Records supplied section start

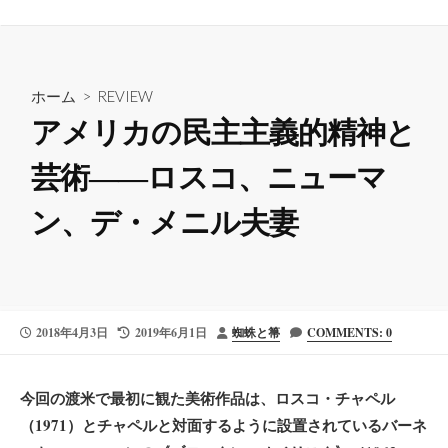
ホーム
>
REVIEW
アメリカの民主主義的精神と
芸術——ロスコ、ニューマ
ン、デ・メニル夫妻
公
最
投
2018年4月3日
2019年6月1日
蜘蛛と箒
COMMENTS: 0
開
終
稿
日
更
者
新
今回の渡米で最初に観た美術作品は、ロスコ・チャペル
日
（1971）とチャペルと対面するように設置されているバーネ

Records supplied section end

§ **Activity**
Without including any pictures, return every line of the records exactly.

§ **Written response**
ホーム
>
REVIEW
アメリカの民主主義的精神と
芸術——ロスコ、ニューマ
ン、デ・メニル夫妻
公
最
投
2018年4月3日
2019年6月1日
蜘蛛と箒
COMMENTS: 0
開
終
稿
日
更
者
新
今回の渡米で最初に観た美術作品は、ロスコ・チャペル
日
（1971）とチャペルと対面するように設置されているバーネ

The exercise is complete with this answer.